I don't use the sheet metal between the pipe and the wood technique for the simple reason that sheet metal conducts the heat. If that sheet metal is red hot on one side you can rest assured that the side against the wood is red hot as well.

The flame protective mat is a much better solution as the conduction of heat to the other side is very slow and a lot less likely to reach a dangerous temperature even if you sweat pipe very slowly.
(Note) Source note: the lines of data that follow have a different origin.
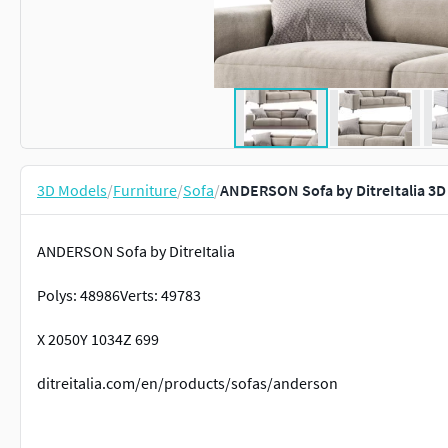
3D Models
/
Furniture
/
Sofa
/
ANDERSON Sofa by DitreItalia 3D
ANDERSON Sofa by DitreItalia
Polys: 48986Verts: 49783
X 2050Y 1034Z 699
ditreitalia.com/en/products/sofas/anderson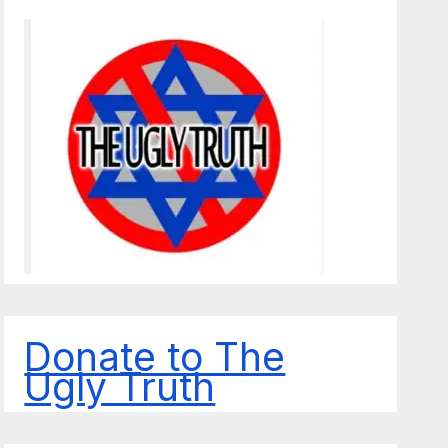
Donate to The
Ugly Truth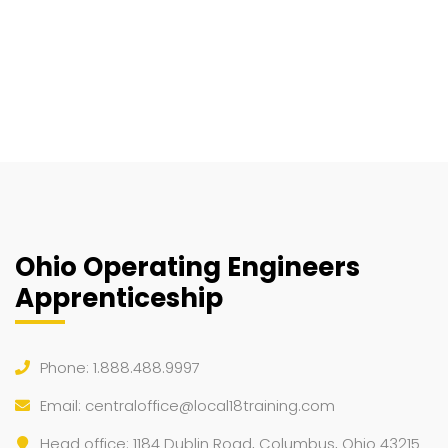
Ohio Operating Engineers
Apprenticeship
Phone: 1.888.488.9997
Email:
centraloffice@local18training.com
Head office: 1184 Dublin Road, Columbus, Ohio 43215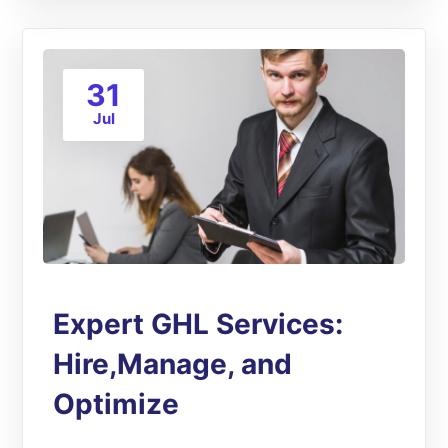
31
Jul
Expert GHL Services:
Hire,Manage, and
Optimize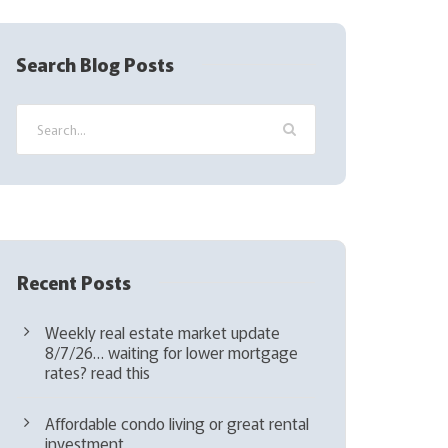
R
e
q
Search Blog Posts
u
i
r
e
d
)
Recent Posts
Weekly real estate market update
8/7/26… waiting for lower mortgage
rates? read this
Affordable condo living or great rental
investment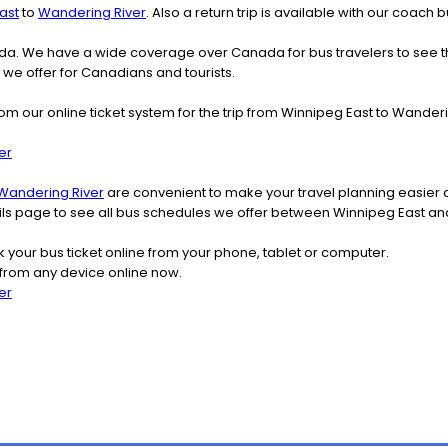
ast
to
Wandering River
. Also a return trip is available with our coac
nada. We have a wide coverage over Canada for bus travelers to see 
t we offer for Canadians and tourists.
om our online ticket system for the trip from Winnipeg East to Wande
er
Wandering River
are convenient to make your travel planning easier a
tails page to see all bus schedules we offer between Winnipeg East a
k your bus ticket online from your phone, tablet or computer.
 from any device online now.
er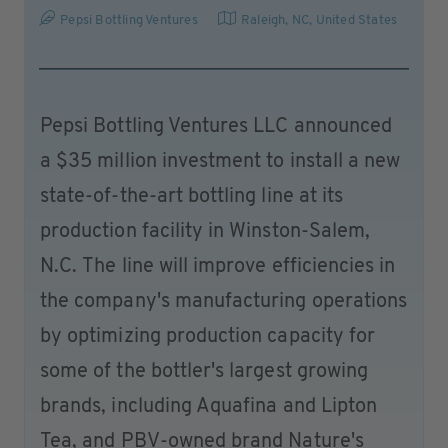
Pepsi Bottling Ventures
Raleigh, NC
,
United States
Pepsi Bottling Ventures LLC announced
a $35 million investment to install a new
state-of-the-art bottling line at its
production facility in Winston-Salem,
N.C. The line will improve efficiencies in
the company's manufacturing operations
by optimizing production capacity for
some of the bottler's largest growing
brands, including Aquafina and Lipton
Tea, and PBV-owned brand Nature's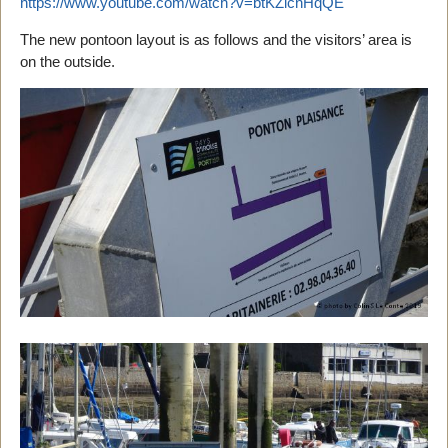
https://www.youtube.com/watch?v=btKZlcnHqQE
The new pontoon layout is as follows and the visitors’ area is
on the outside.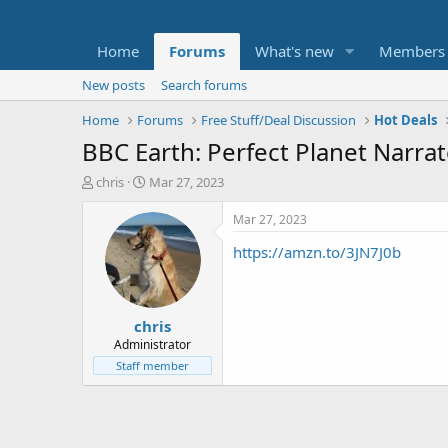
Home
Forums
What's new
Members
New posts
Search forums
Home
Forums
Free Stuff/Deal Discussion
Hot Deals
BBC Earth: Perfect Planet Narra
T
S
chris
Mar 27, 2023
h
t
r
a
Mar 27, 2023
e
r
https://amzn.to/3JN7J0b
a
t
d
d
s
a
t
t
chris
a
e
r
Administrator
t
Staff member
e
r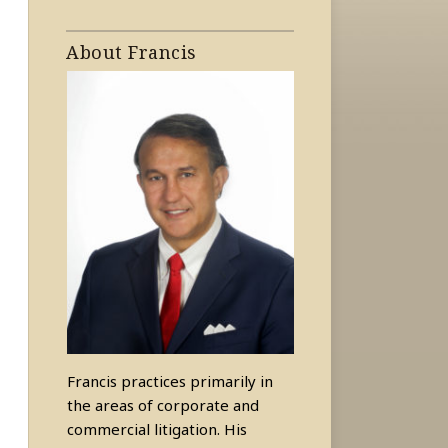
About Francis
Francis practices primarily in
the areas of corporate and
commercial litigation. His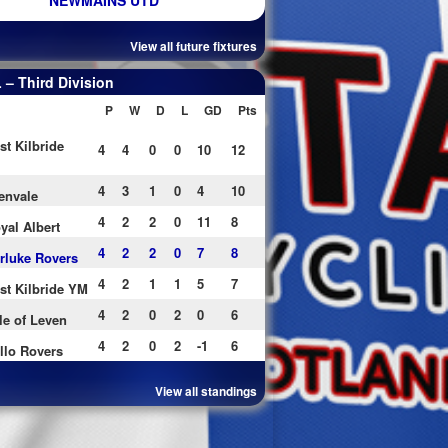
NEWMAINS UTD
View all future fixtures
– Third Division
P
W
D
L
GD
Pts
st Kilbride
4
4
0
0
10
12
4
3
1
0
4
10
envale
4
2
2
0
11
8
yal Albert
4
2
2
0
7
8
rluke Rovers
4
2
1
1
5
7
st Kilbride YM
4
2
0
2
0
6
le of Leven
4
2
0
2
-1
6
llo Rovers
View all standings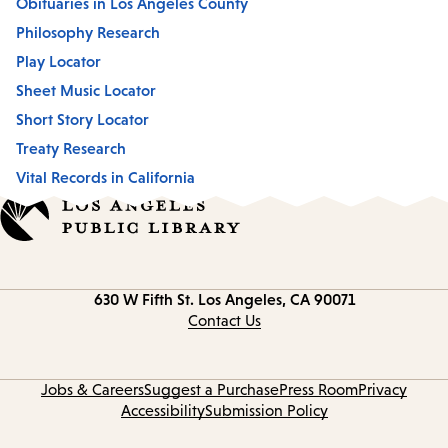
Obituaries in Los Angeles County
Philosophy Research
Play Locator
Sheet Music Locator
Short Story Locator
Treaty Research
Vital Records in California
Contact
630 W Fifth St.
Los Angeles, CA 90071
information
Contact Us
Jobs & Careers
Suggest a Purchase
Press Room
Privacy
Accessibility
Submission Policy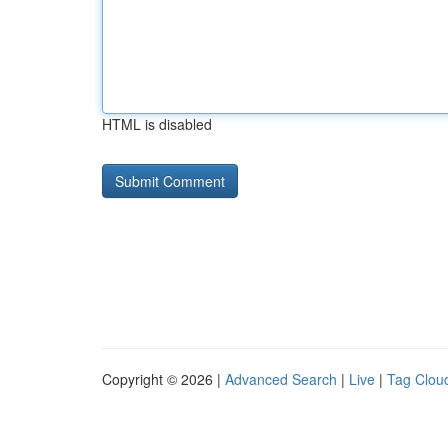
HTML is disabled
Copyright © 2026 |
Advanced Search
|
Live
|
Tag Clou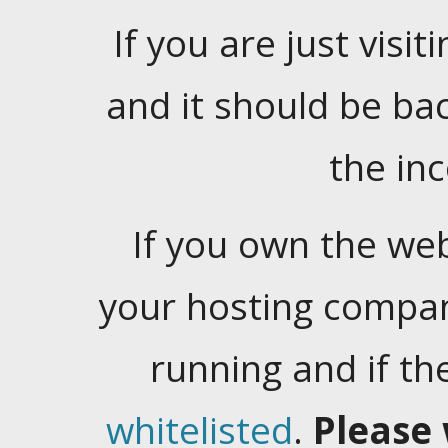
If you are just visiti
and it should be ba
the in
If you own the web
your hosting company
running and if t
whitelisted
.
Please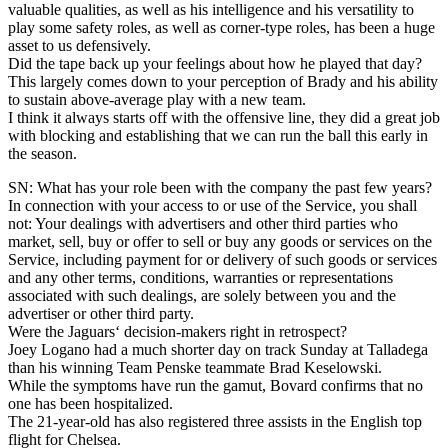
valuable qualities, as well as his intelligence and his versatility to
play some safety roles, as well as corner-type roles, has been a huge
asset to us defensively.
Did the tape back up your feelings about how he played that day?
This largely comes down to your perception of Brady and his ability
to sustain above-average play with a new team.
I think it always starts off with the offensive line, they did a great job
with blocking and establishing that we can run the ball this early in
the season.
SN: What has your role been with the company the past few years?
In connection with your access to or use of the Service, you shall
not: Your dealings with advertisers and other third parties who
market, sell, buy or offer to sell or buy any goods or services on the
Service, including payment for or delivery of such goods or services
and any other terms, conditions, warranties or representations
associated with such dealings, are solely between you and the
advertiser or other third party.
Were the Jaguars‘ decision-makers right in retrospect?
Joey Logano had a much shorter day on track Sunday at Talladega
than his winning Team Penske teammate Brad Keselowski.
While the symptoms have run the gamut, Bovard confirms that no
one has been hospitalized.
The 21-year-old has also registered three assists in the English top
flight for Chelsea.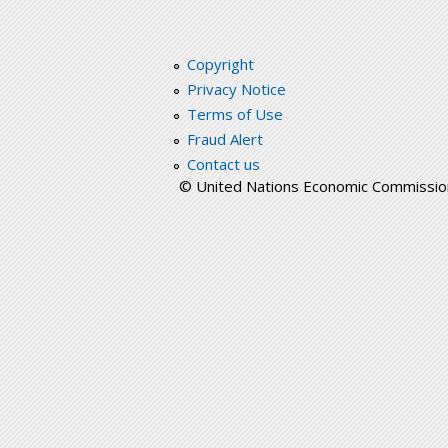
Copyright
Privacy Notice
Terms of Use
Fraud Alert
Contact us
© United Nations Economic Commission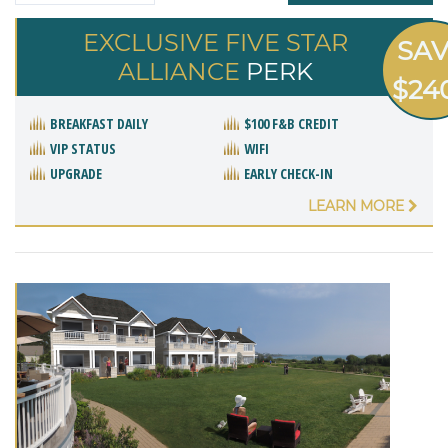
EXCLUSIVE FIVE STAR
SA
ALLIANCE
PERK
$24
BREAKFAST DAILY
$100 F&B CREDIT
VIP STATUS
WIFI
UPGRADE
EARLY CHECK-IN
LEARN MORE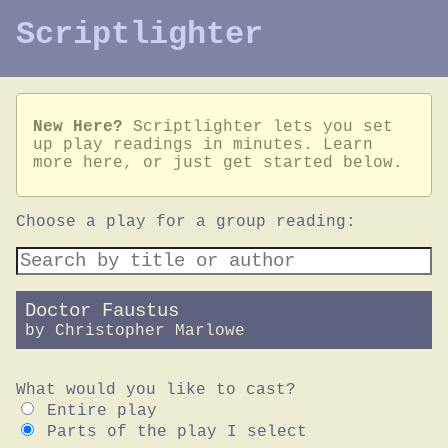
Scriptlighter
New Here?
Scriptlighter lets you set
up play readings in minutes.
Learn
more here
, or just get started below.
Choose a play for a group reading:
Doctor Faustus
by
Christopher Marlowe
What would you like to cast?
Entire play
Parts of the play I select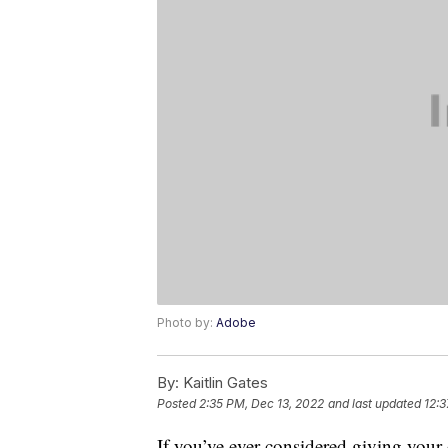
Photo by:
Adobe
By:
Kaitlin Gates
Posted
2:35 PM, Dec 13, 2022
and last updated
12:3
If you’ve ever considered giving your d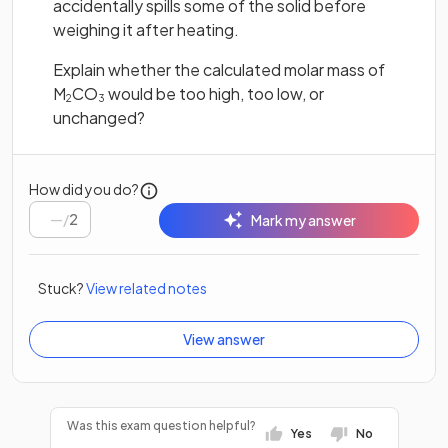
accidentally spills some of the solid before
weighing it after heating.
Explain whether the calculated molar mass of
M
CO
would be too high, too low, or
2
3
unchanged?
How did you do?
/
2
Mark my answer
Stuck?
View related notes
View answer
Was this exam question helpful?
Yes
No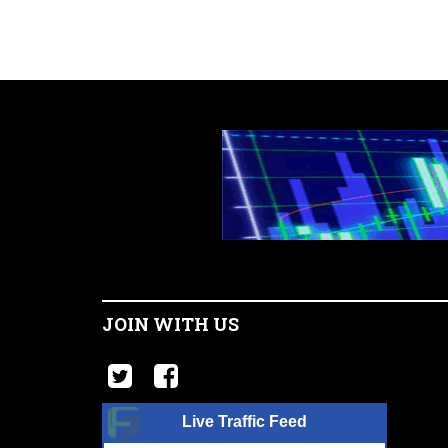
JOIN WITH US
Live Traffic Feed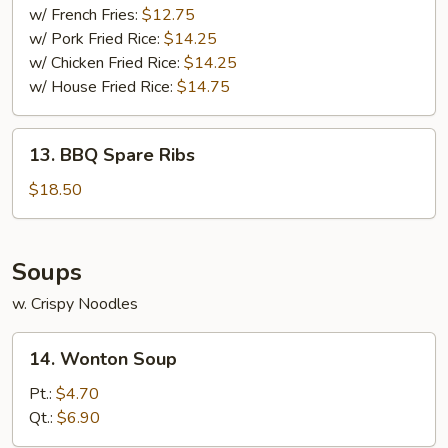
w/ French Fries:
$12.75
w/ Pork Fried Rice:
$14.25
w/ Chicken Fried Rice:
$14.25
w/ House Fried Rice:
$14.75
13.
13. BBQ Spare Ribs
BBQ
Spare
$18.50
Ribs
Soups
w. Crispy Noodles
14.
14. Wonton Soup
Wonton
Soup
Pt.:
$4.70
Qt.:
$6.90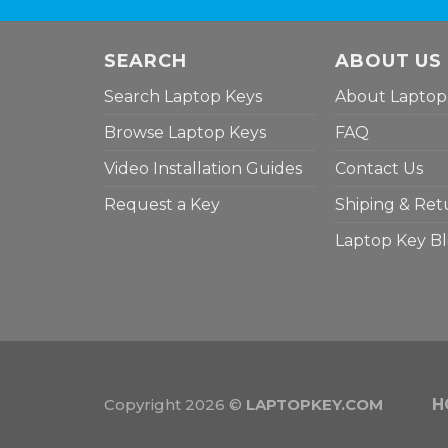
SEARCH
ABOUT US
Search Laptop Keys
About Laptop
Browse Laptop Keys
FAQ
Video Installation Guides
Contact Us
Request a Key
Shiping & Ret
Laptop Key B
Copyright 2026 ©
LAPTOPKEY.COM
H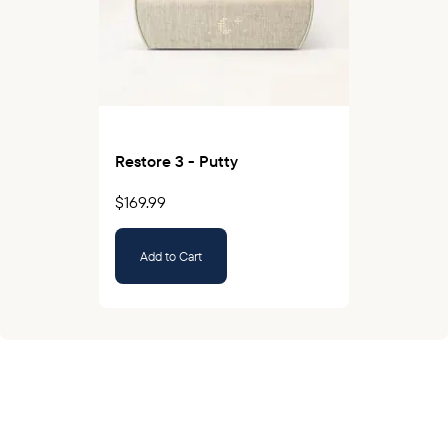
Restore 3 - Putty
$169.99
Add to Cart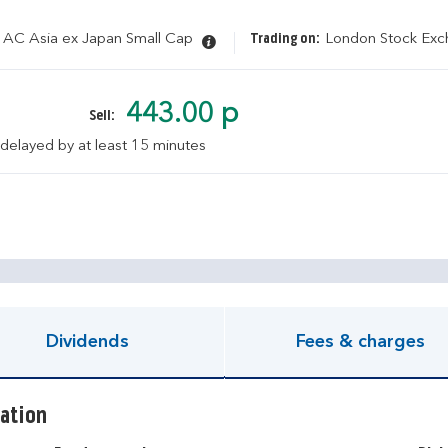
 AC Asia ex Japan Small Cap
Trading on:
London Stock Ex
443.00 p
Sell:
 delayed by at least 15 minutes
pen KIID document
Dividends
Fees & charges
ation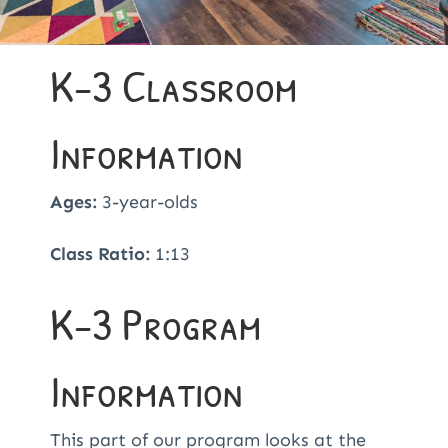
K-3 Classroom
Information
Ages:
3-year-olds
Class Ratio:
1:13
K-3 Program
Information
This part of our program
looks at the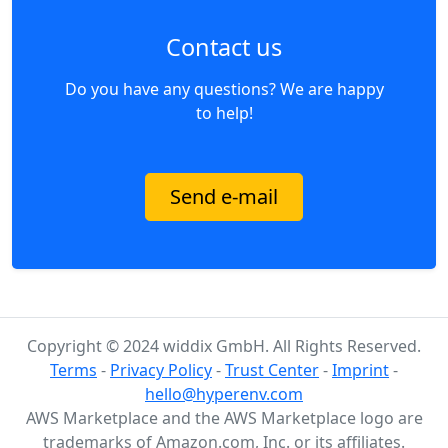
Contact us
Do you have any questions? We are happy
to help!
Send e-mail
Copyright © 2024 widdix GmbH. All Rights Reserved.
Terms
-
Privacy Policy
-
Trust Center
-
Imprint
-
hello@hyperenv.com
AWS Marketplace and the AWS Marketplace logo are
trademarks of Amazon.com, Inc. or its affiliates.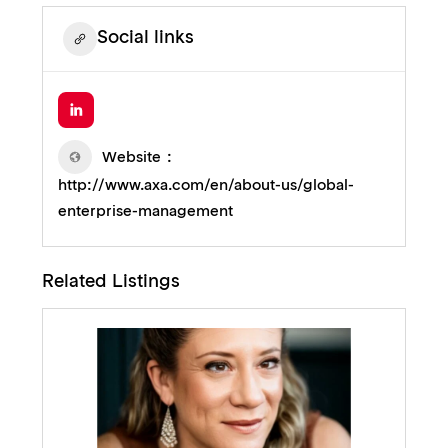
Social links
Website
http://www.axa.com/en/about-us/global-
enterprise-management
Related Listings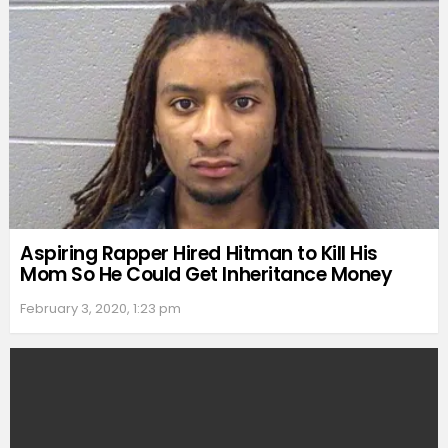
Aspiring Rapper Hired Hitman to Kill His
Mom So He Could Get Inheritance Money
February 3, 2020, 1:23 pm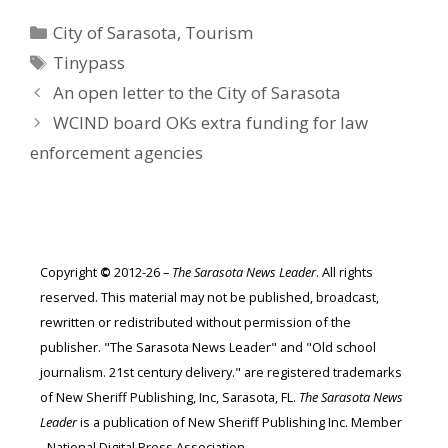
Categories
City of Sarasota
,
Tourism
Tags
Tinypass
An open letter to the City of Sarasota
WCIND board OKs extra funding for law
enforcement agencies
Copyright
©
2012-26 –
The Sarasota News Leader
. All rights
reserved. This material may not be published, broadcast,
rewritten or redistributed without permission of the
publisher. "The Sarasota News Leader" and "Old school
journalism. 21st century delivery." are registered trademarks
of New Sheriff Publishing, Inc, Sarasota, FL.
The Sarasota News
Leader
is a publication of New Sheriff Publishing Inc. Member
- National Digital Press Association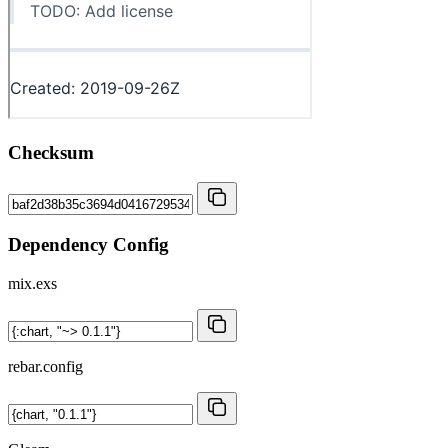
Checksum
Dependency Config
mix.exs
rebar.config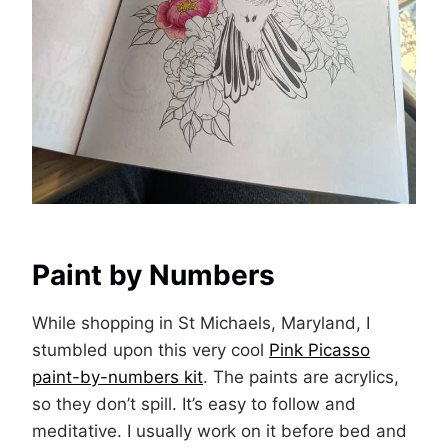
Paint by Numbers
While shopping in St Michaels, Maryland, I
stumbled upon this very cool
Pink Picasso
paint-by-numbers kit
. The paints are acrylics,
so they don’t spill. It’s easy to follow and
meditative. I usually work on it before bed and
There are a number of other things you should have on hand as well for a good read check out the following link. Plumbing Torch Fire Safety

If you still aren't comfortable with the proximity of combustibles to the joint and you can't sweat it and put it into place, then sweat in a better location after, you can always use a SharkBite Push-In Fitting instead.


----------



## JeremyB (Jan 6, 2012)

Thanks for the link Redwood, some very useful information in it. When ever Im using my torch ( Usually on my hockey sticks )  I have bucket of water beside me and the fire extinguisher because you never know what could happen.


----------



## isola96 (Jan 6, 2012)

Spray bottle of water for those tight situations "memories" lol I have learned to start using shark bites if I know it's to close to be risky.


----------



## JeremyB (Jan 6, 2012)

just googling those sharkbite products they look cool, I have never heard of them.Still really trying to figure out how they work. I watched the video they had on youtube. So If I have 2 join pieces of copper in a area that I dont want a torch around I can use on of there fittings? Are Can you get them at hardware stores?


----------



## isola96 (Jan 7, 2012)

JeremyB said:
			
		

> just googling those sharkbite products they look cool, I have never heard of them.Still really trying to figure out how they work. I watched the video they had on youtube. So If I have 2 join pieces of copper in a area that I dont want a torch around I can use on of there fittings? Are Can you get them at hardware stores?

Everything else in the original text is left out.